HRW mengutip tetua desa di dekat Baidoa di Somalia barat daya yang mengatakan bahwa gerilyawan al-Shabab telah memerintahkan mereka pada bulan September untuk menyerahkan belasan anak berusia antara sembilan dan 15 tahun.

“Mereka mengatakan bahwa kami harus mendukung pertarungan mereka, mereka berbicara kepada kami dengan sangat mengancam, mereka juga mengatakan bahwa mereka menginginkan kunci lubang bor kami, membuat kami bertahan selama tiga hari, kami mengatakan bahwa kami perlu berkonsultasi dengan komunitas kami. kami 10 hari, “kata pengawas hak tersebut mengutip seorang penduduk.

Masyarakat menolak menyerahkan anak-anak tersebut, dan sejak saat itu menerima telepon yang mengancam, termasuk ancaman pembunuhan.

Kelompok Pemantau Eritrea Somalia Dewan Keamanan PBB (LHG) melaporkan bahwa al-Shabab telah menahan 45 tetua di wilayah tersebut pada bulan Juni, setelah mereka menolak memberi mereka 150 anak-anak.

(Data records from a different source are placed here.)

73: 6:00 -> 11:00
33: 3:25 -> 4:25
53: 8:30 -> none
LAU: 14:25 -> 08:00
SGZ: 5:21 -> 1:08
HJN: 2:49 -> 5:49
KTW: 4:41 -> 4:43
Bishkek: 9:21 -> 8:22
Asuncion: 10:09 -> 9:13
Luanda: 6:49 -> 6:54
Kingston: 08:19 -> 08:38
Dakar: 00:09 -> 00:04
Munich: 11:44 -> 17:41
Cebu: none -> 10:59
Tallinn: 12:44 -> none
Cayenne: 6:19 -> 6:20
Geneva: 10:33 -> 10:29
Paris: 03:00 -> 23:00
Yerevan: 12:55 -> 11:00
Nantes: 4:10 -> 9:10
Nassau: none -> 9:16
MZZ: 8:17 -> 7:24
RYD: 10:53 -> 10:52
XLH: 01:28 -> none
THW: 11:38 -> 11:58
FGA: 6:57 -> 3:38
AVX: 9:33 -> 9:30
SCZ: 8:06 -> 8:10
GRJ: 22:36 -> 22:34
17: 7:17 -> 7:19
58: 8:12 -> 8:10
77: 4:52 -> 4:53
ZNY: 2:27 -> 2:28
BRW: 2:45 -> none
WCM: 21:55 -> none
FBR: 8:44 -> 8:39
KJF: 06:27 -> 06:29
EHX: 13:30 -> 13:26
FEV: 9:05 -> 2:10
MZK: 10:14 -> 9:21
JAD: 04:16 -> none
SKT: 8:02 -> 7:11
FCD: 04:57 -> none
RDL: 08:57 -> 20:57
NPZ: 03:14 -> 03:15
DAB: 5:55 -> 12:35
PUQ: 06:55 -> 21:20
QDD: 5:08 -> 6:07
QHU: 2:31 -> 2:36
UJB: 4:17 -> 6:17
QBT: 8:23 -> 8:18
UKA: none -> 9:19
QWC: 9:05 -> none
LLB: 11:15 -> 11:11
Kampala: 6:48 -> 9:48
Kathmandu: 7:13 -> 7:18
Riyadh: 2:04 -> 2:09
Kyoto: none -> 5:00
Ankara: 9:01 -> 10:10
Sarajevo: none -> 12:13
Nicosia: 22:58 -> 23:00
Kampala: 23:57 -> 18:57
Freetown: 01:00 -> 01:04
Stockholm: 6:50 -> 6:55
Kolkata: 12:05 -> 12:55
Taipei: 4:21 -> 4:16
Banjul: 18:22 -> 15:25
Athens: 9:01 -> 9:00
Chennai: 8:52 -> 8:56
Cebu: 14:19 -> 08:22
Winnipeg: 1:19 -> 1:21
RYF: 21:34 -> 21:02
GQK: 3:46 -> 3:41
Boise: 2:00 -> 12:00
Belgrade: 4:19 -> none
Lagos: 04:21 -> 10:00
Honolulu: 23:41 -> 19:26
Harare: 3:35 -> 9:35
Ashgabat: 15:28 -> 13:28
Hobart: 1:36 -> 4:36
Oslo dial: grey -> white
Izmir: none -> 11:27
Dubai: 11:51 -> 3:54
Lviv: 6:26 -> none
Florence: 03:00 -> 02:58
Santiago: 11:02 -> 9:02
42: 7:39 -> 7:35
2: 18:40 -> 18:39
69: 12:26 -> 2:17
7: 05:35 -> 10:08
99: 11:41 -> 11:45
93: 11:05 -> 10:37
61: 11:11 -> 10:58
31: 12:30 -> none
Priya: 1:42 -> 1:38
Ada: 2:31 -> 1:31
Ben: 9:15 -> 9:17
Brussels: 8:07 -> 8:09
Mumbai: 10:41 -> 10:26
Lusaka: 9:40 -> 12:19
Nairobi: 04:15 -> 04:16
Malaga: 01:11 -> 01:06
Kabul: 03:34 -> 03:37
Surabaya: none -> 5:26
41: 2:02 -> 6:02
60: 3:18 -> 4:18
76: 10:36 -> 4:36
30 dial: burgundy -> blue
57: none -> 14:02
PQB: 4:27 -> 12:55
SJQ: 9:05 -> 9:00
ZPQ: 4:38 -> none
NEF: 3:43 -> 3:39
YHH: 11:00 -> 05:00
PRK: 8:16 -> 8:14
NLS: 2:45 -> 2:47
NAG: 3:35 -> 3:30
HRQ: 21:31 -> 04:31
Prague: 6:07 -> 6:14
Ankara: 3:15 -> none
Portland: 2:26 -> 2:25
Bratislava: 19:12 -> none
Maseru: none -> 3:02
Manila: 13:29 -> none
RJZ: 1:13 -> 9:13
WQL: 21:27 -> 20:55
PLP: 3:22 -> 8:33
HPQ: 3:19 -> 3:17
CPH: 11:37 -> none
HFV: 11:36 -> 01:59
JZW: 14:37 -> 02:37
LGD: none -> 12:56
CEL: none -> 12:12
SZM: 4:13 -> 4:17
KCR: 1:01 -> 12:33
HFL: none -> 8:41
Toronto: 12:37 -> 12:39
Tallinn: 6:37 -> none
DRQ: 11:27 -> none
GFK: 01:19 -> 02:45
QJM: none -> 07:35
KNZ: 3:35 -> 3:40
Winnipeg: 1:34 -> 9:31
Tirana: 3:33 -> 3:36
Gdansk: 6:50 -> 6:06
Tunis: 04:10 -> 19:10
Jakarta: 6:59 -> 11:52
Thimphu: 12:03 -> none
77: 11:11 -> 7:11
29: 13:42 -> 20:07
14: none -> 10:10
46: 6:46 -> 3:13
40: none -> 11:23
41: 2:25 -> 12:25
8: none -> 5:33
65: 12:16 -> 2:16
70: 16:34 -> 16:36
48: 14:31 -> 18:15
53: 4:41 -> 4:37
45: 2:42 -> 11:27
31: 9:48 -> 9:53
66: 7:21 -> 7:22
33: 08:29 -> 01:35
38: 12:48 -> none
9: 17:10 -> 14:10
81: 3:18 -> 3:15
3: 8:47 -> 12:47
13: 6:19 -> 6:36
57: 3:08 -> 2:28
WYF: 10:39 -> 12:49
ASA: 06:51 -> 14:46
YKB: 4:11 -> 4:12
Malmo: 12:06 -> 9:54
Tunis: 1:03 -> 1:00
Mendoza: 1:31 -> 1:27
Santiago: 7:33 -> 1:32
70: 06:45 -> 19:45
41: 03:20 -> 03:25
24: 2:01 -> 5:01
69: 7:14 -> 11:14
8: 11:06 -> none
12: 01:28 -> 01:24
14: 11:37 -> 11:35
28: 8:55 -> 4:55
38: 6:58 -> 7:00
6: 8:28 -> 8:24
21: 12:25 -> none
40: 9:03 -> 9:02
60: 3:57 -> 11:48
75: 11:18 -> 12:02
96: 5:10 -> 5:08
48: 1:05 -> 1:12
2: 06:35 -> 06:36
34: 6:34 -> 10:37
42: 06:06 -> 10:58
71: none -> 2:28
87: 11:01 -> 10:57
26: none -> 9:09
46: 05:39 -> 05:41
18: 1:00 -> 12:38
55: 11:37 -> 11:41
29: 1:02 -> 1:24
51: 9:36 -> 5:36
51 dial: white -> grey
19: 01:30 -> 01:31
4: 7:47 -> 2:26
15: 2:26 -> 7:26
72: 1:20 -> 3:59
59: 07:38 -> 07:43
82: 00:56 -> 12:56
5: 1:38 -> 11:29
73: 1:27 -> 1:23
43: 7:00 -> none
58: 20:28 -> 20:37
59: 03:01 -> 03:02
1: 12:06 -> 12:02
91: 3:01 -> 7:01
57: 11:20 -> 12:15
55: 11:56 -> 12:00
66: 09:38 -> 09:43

SEMG juga menemukan bahwa 300 anak telah diculik dari daerah tersebut sejak masa itu dan dipaksa untuk mengajar di sekolah al-Shabab.

“Kampanye Al-Shabab hanya menambah kengerian konflik panjang Somalia, baik untuk anak-anak maupun keluarga mereka,” Bader mencatat. “Kelompok tersebut harus segera berhenti menculik anak-anak dan melepaskan semua anak di barisan mereka. Pemerintah Somalia harus memastikan agar anak-anak ini tidak dilecehkan. ” tambahnya.

Somalia telah menjadi lokasi bentrokan mematikan antara pasukan pemerintah dan militan al-Shabab sejak 2006.

Kelompok militan Takfiri dipaksa keluar dari ibukota oleh pasukan Uni Afrika pada tahun 2011, namun masih menguasai bagian pedesaan dan melakukan serangan terhadap sasaran pemerintah, militer, dan sipil di Mogadishu dan kota-kota regional.